Castleman disease mimicked pancreatic carcinoma: report of two cases
1 Division of Hepatobiliary and Pancreatic Surgery, Department of Surgery First Affliliated Hospital,School of Medicine, Zhejiang University, 79 Qingchun Street, Zhejiang Province, Hangzhou, 310003, China
2 Key laboratory of Combined Multi-organ Transplantation, Ministry of Public Health, 79 Qingchun Street, Zhejiang Province, Hangzhou, 310003, China
3 Key laboratory of Organ Transplantation of Zhejiang Province, 79 Qingchun Street, Zhejiang Province, Hangzhou, 310003, China
World Journal of Surgical Oncology 2012, 10:154 doi:10.1186/1477-7819-10-154Published: 23 July 2012
Castleman disease (CD) is an uncommon benign lymphoproliferative disorder, which usually presents as solitary or multiple masses in the mediastinum.
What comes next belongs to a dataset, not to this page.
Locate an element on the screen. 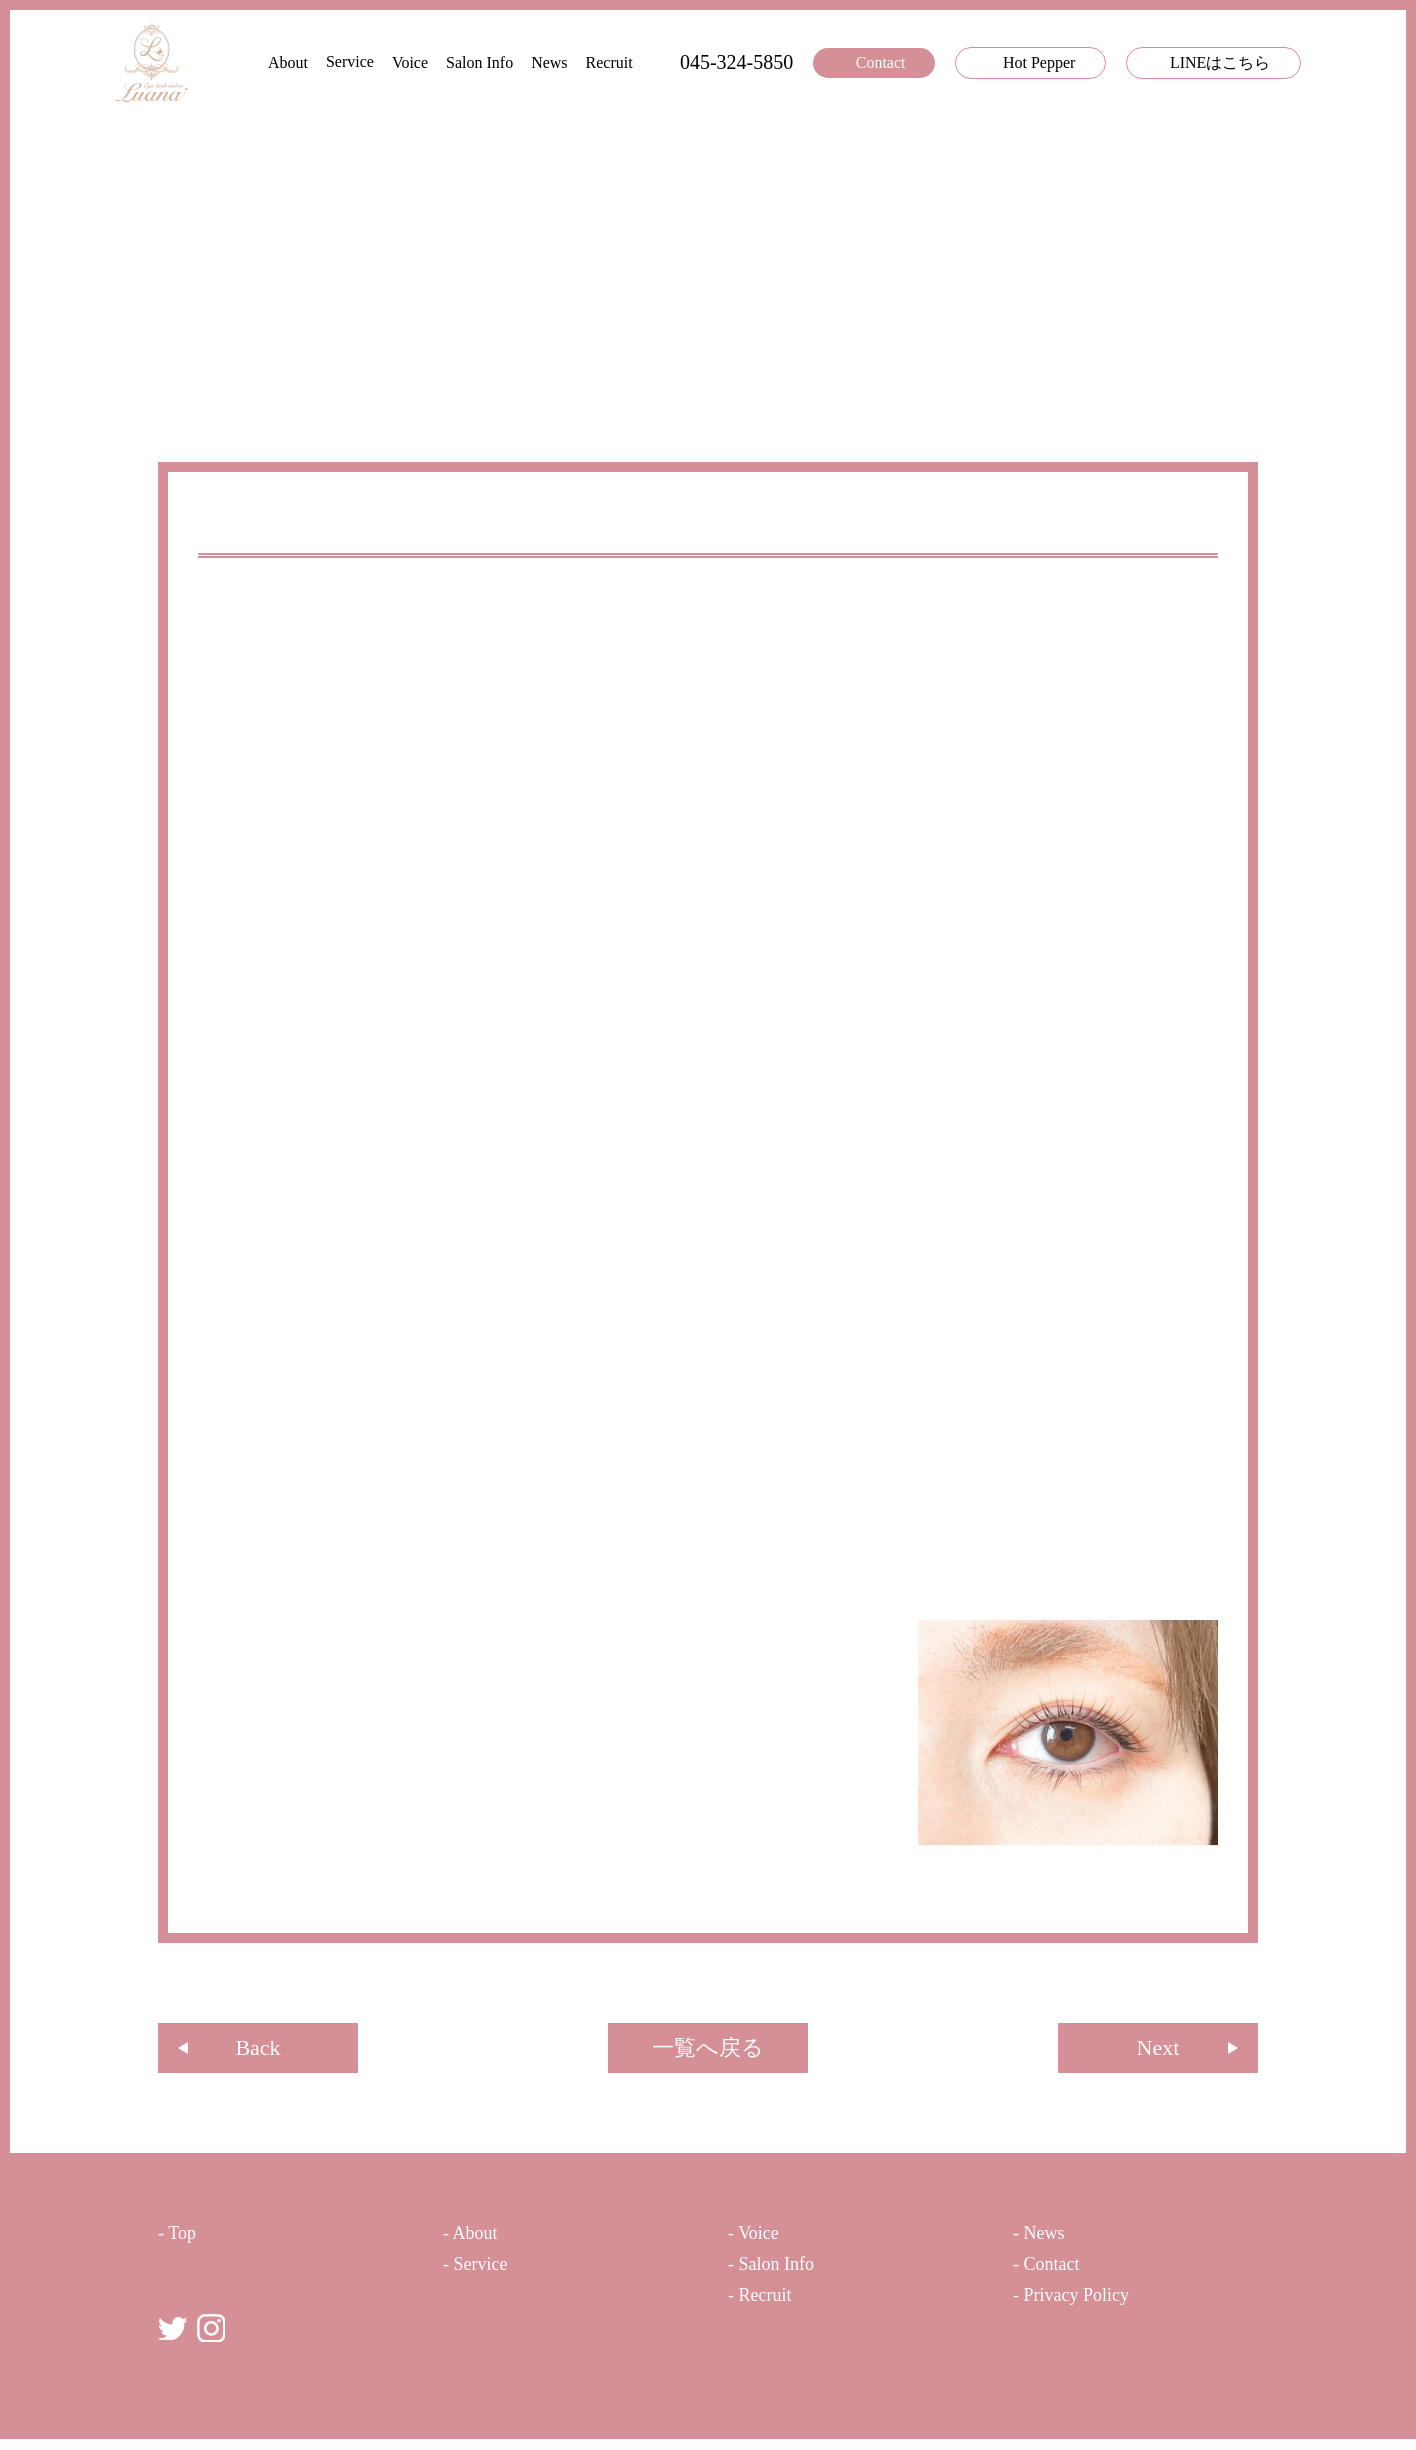  ⼀覧へ戻る is located at coordinates (708, 2051).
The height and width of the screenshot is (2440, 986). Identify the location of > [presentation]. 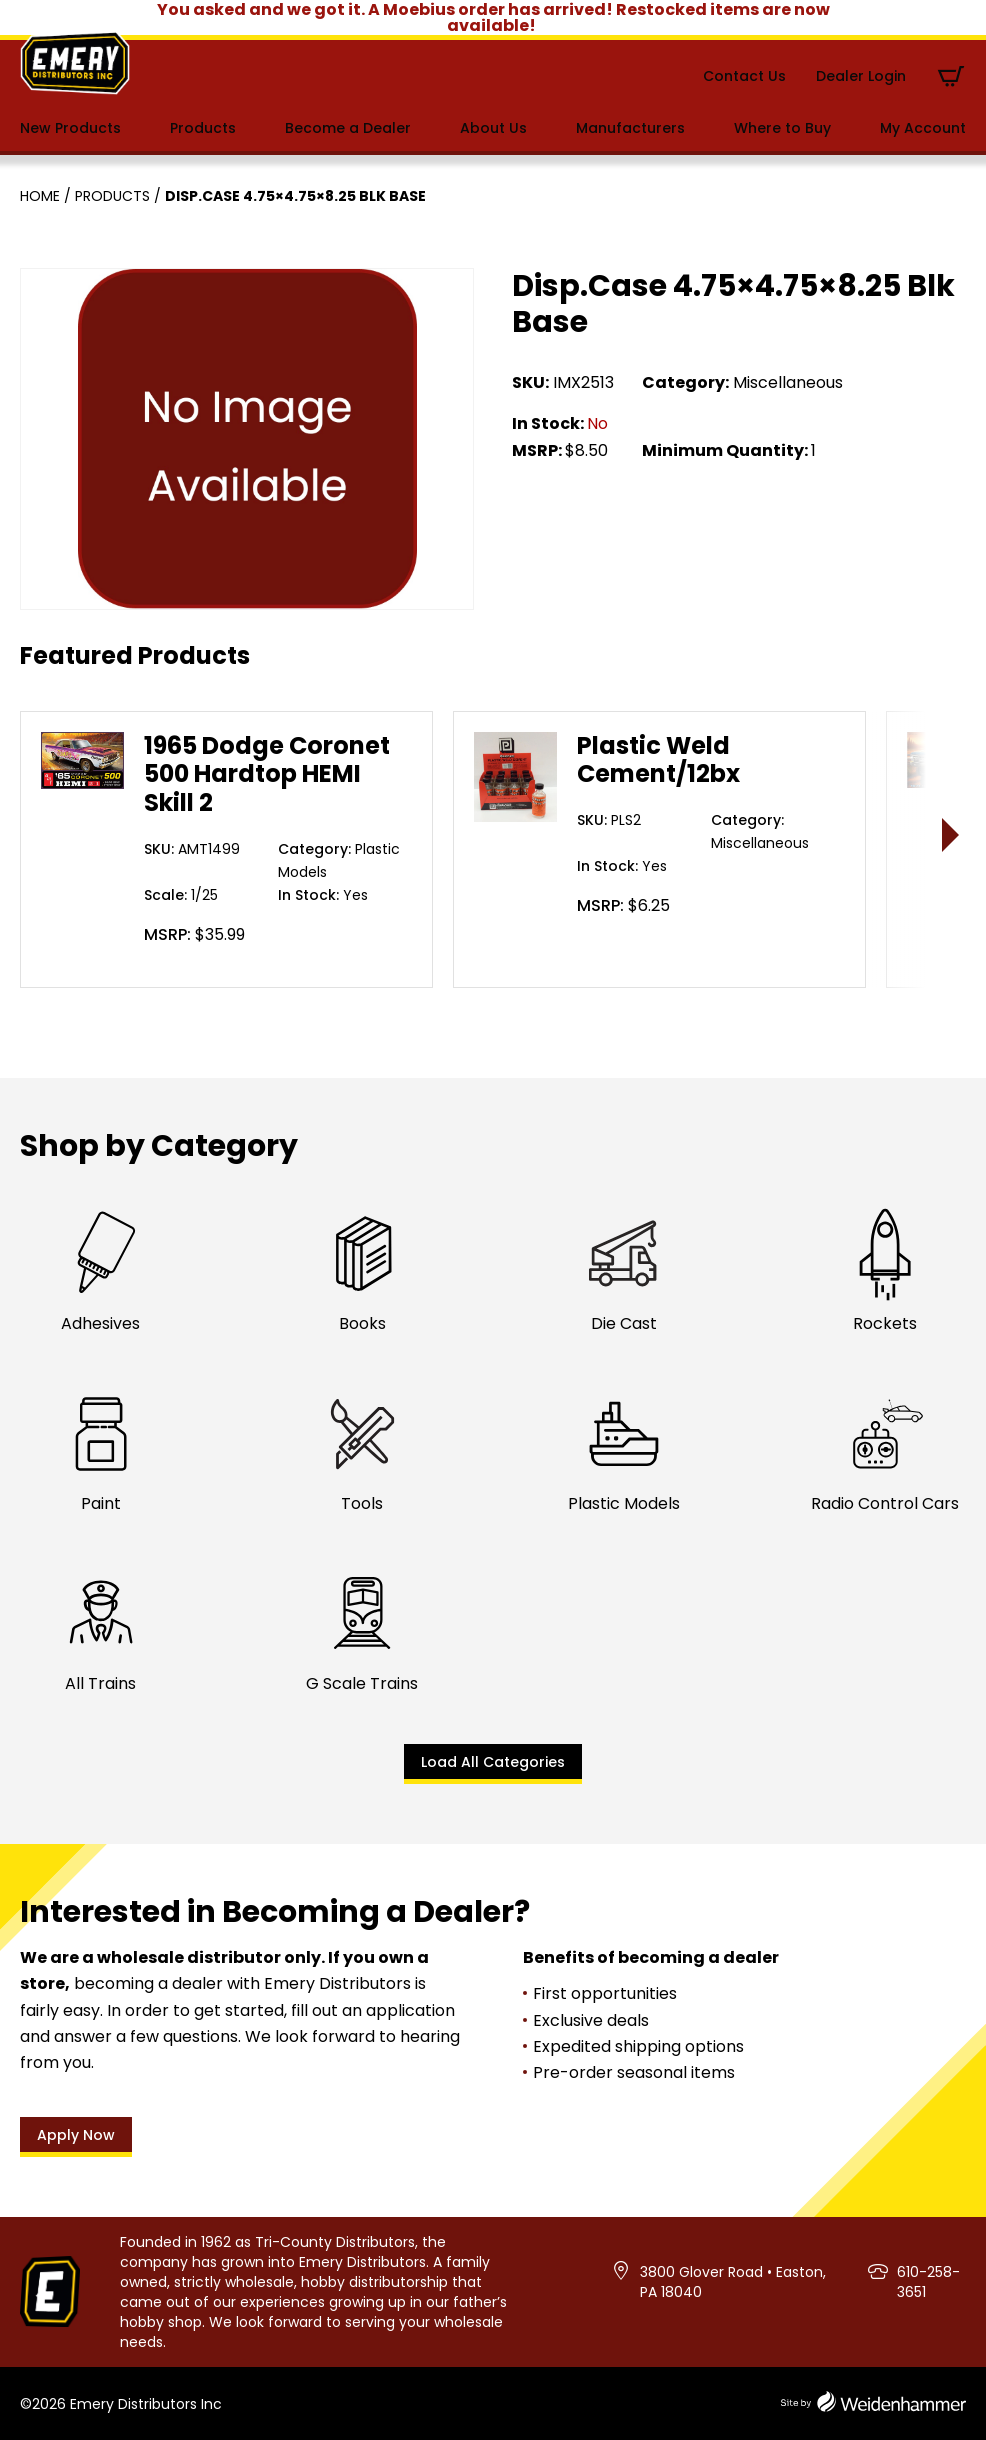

Peripancreatic CD was rarely reported. Herein, we report two cases of unicentric peripancreatic CD from our center. A 43-year-old man and a 58-year-old woman were detected to have a pancreatic mass in the routine medical examinations. Both of them were asymptomatic. The computed tomography and ultrasonographic examination revealed a mild enhancing solitary mass at the pancreatic head/neck. No definite preoperative diagnosis was established and Whipple operations were originally planned. The intraoperative frozen section diagnosis of both patients revealed lymphoproliferation. Then the local excisions of mass were performed. Histological examination revealed features of CD of hyaline-vascular type. No recurrence was found during the follow-up period. CD should be included in the differential diagnosis of pancreatic tumors. Local excision is a suitable surgical choice.